Soon, Spider-Man intervened to free the Brants, but during the following battle between him, Doc Ock and the Gaxton gang, Bennett was accidentally shot and killed. This, for Betty, was the final drop, and she snapped on Spider-Man, whom she accused of being reckless and irresponsible, blaming him for her brother’s death. She told the hero she didn’t want anything to do with him anymore, and she left. In the following days, she mourned her brother, and Peter was the one closest to her: the two started feeling a strong mutual attraction, and they dated for a while. Eventually, however, Betty felt that Peter was unable to commit time to her (she couldn’t possibly imagine he usually left her because he was Spider-Man), and when she even became jealous of Liz Allan, she broke with Peter. Albeit she still loved Peter, Betty accepted the advances of a colleague, reporter Ned Leeds, and she kept hearing from him during all the time he was in Europe. When Ned came back, the two started dating, and eventually he proposed to her: despite her attraction to her ex-boyfriend Peter, she accepted, with Mary Jane Watson as her maid of honor. The marriage was nearly interrupted by the mercenary Mirage, but Spider-Man saved the day (in this occasion, Betty finally forgave him for the incident with her brother, realizing he was trying to protect them also in that occasion), and the two could finally get married. The marriage wasn’t the happiest one, as during their trip to ParisFrance, Betty started noticing some changes in her husband’s personality, who was interested in work only. The two grew increasingly distant, with Ned taking a case after the other to investigate on, and Betty eventually cheated on him with her friend Flash Thompson, the one she confided with. Tragedy struck again, as Ned was framed by Hobgoblin and died with the world believing him to be the villain: Betty suffered from a major breakdown, unable to accept the loss. In this state, Betty was far too an easy target for the cult of the Students of Love, a sect preying on the weakened and the desperate ones…

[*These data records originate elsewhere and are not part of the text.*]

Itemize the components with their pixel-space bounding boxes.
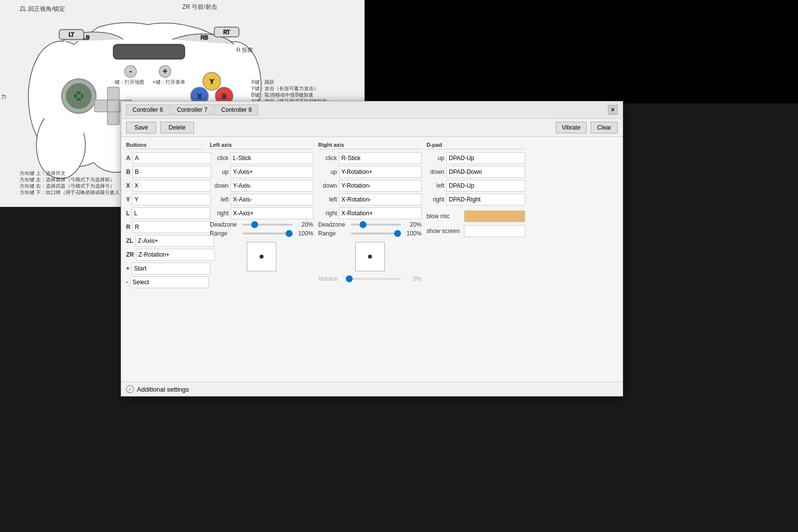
btn-label-b: B: [126, 168, 131, 175]
svg-text:X键：跳跃: X键：跳跃: [251, 79, 274, 85]
buttons-section: Buttons A B X Y L R: [126, 142, 205, 377]
left-joystick-dot: [260, 255, 264, 259]
right-axis-left-input[interactable]: [339, 194, 422, 205]
btn-input-plus[interactable]: [132, 263, 210, 274]
left-axis-down-input[interactable]: [231, 180, 313, 192]
show-screen-input[interactable]: [464, 225, 525, 237]
btn-input-b[interactable]: [133, 166, 211, 178]
btn-input-r[interactable]: [133, 221, 211, 233]
left-axis-left-row: left: [210, 194, 313, 205]
additional-settings[interactable]: ✓ Additional settings: [121, 382, 623, 396]
svg-text:-键：打开地图: -键：打开地图: [113, 79, 144, 85]
btn-input-y[interactable]: [132, 194, 211, 205]
left-axis-click-input[interactable]: [231, 152, 313, 164]
btn-label-r: R: [126, 224, 131, 231]
volume-slider[interactable]: [346, 278, 401, 280]
svg-text:方向键 上：选择符文: 方向键 上：选择符文: [20, 170, 66, 176]
left-deadzone-value: 20%: [296, 221, 313, 228]
right-axis-section: Right axis click up down left right: [318, 142, 422, 377]
svg-text:LT: LT: [69, 32, 74, 37]
right-axis-click-row: click: [318, 152, 422, 164]
right-range-slider[interactable]: [351, 233, 401, 234]
svg-text:+: +: [163, 67, 167, 75]
btn-input-x[interactable]: [132, 180, 211, 192]
left-axis-left-input[interactable]: [231, 194, 313, 205]
dpad-down-row: down: [427, 166, 525, 178]
svg-text:ZL 回正视角/锁定: ZL 回正视角/锁定: [20, 5, 65, 12]
left-axis-right-input[interactable]: [231, 207, 313, 219]
btn-input-minus[interactable]: [130, 276, 209, 288]
svg-text:RT: RT: [223, 30, 230, 35]
clear-button[interactable]: Clear: [591, 122, 618, 133]
btn-label-minus: -: [126, 279, 128, 286]
dpad-left-input[interactable]: [446, 180, 525, 192]
close-button[interactable]: ×: [608, 105, 618, 115]
button-row-b: B: [126, 166, 205, 178]
left-axis-up-input[interactable]: [231, 166, 313, 178]
right-axis-right-label: right: [318, 210, 337, 217]
right-axis-click-input[interactable]: [339, 152, 422, 164]
btn-input-zr[interactable]: [136, 249, 215, 261]
tab-controller7[interactable]: Controller 7: [170, 104, 214, 115]
left-axis-up-row: up: [210, 166, 313, 178]
right-axis-title: Right axis: [318, 142, 422, 149]
svg-text:B键：取消/移动中按B键加速: B键：取消/移动中按B键加速: [251, 92, 313, 98]
dpad-right-label: right: [427, 196, 444, 203]
blow-mic-label: blow mic: [427, 213, 461, 220]
right-axis-down-input[interactable]: [339, 180, 422, 192]
svg-text:力: 力: [1, 94, 6, 100]
volume-row: Volume 0%: [318, 275, 422, 282]
btn-input-zl[interactable]: [135, 235, 214, 247]
right-axis-up-input[interactable]: [339, 166, 422, 178]
btn-input-l[interactable]: [132, 207, 210, 219]
dpad-up-input[interactable]: [446, 152, 525, 164]
left-deadzone-label: Deadzone: [210, 221, 239, 228]
show-screen-row: show screen: [427, 225, 525, 237]
controller-config-dialog: Controller 6 Controller 7 Controller 8 ×…: [121, 101, 623, 397]
blow-mic-input[interactable]: [464, 210, 525, 222]
right-axis-up-row: up: [318, 166, 422, 178]
left-deadzone-row: Deadzone 20%: [210, 221, 313, 228]
left-axis-left-label: left: [210, 196, 229, 203]
right-axis-right-input[interactable]: [339, 207, 422, 219]
right-axis-up-label: up: [318, 168, 337, 175]
save-button[interactable]: Save: [126, 122, 156, 133]
left-deadzone-slider[interactable]: [242, 224, 293, 226]
svg-text:方向键 左：选择盾牌（弓模式下为选择前）: 方向键 左：选择盾牌（弓模式下为选择前）: [20, 177, 115, 182]
button-row-plus: +: [126, 263, 205, 274]
right-range-value: 100%: [404, 230, 422, 237]
svg-rect-19: [95, 100, 107, 112]
tab-controller8[interactable]: Controller 8: [215, 104, 258, 115]
right-deadzone-slider[interactable]: [351, 224, 401, 226]
main-content: Buttons A B X Y L R: [121, 137, 623, 382]
dpad-up-label: up: [427, 155, 444, 162]
dpad-down-label: down: [427, 168, 444, 175]
button-row-y: Y: [126, 194, 205, 205]
vibrate-button[interactable]: Vibrate: [556, 122, 587, 133]
left-axis-click-row: click: [210, 152, 313, 164]
right-axis-down-row: down: [318, 180, 422, 192]
btn-label-zl: ZL: [126, 237, 133, 244]
button-row-l: L: [126, 207, 205, 219]
button-row-minus: -: [126, 276, 205, 288]
btn-input-a[interactable]: [133, 152, 211, 164]
left-range-slider[interactable]: [242, 233, 293, 234]
svg-text:-: -: [130, 68, 132, 75]
dpad-right-input[interactable]: [446, 194, 525, 205]
button-row-x: X: [126, 180, 205, 192]
dpad-down-input[interactable]: [446, 166, 525, 178]
left-axis-section: Left axis click up down left right: [210, 142, 313, 377]
dialog-tabs: Controller 6 Controller 7 Controller 8: [126, 104, 258, 115]
delete-button[interactable]: Delete: [160, 122, 194, 133]
btn-label-x: X: [126, 182, 130, 189]
show-screen-label: show screen: [427, 228, 461, 234]
additional-settings-icon: ✓: [126, 385, 134, 393]
svg-text:X: X: [198, 93, 201, 100]
btn-label-l: L: [126, 210, 130, 217]
tab-controller6[interactable]: Controller 6: [126, 104, 169, 115]
buttons-section-title: Buttons: [126, 142, 205, 149]
left-axis-title: Left axis: [210, 142, 313, 149]
svg-rect-18: [107, 112, 119, 125]
right-joystick-display: [355, 242, 385, 271]
right-joystick-dot: [368, 255, 372, 259]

Betty Brant is a woman forged by a number of tragedies in her life, who found her strength and her temperament in loss, betrayal and loneliness. A secretary who completely reinvented herself as an investigative reporter, Betty is a skilled markswoman able to use a variety of guns, and she’s even been trained in a number of martial arts. Determined never to be a victim anymore, Betty took her life and her problems in her own hands, finding an unhoped-for rebirth in her new attitude.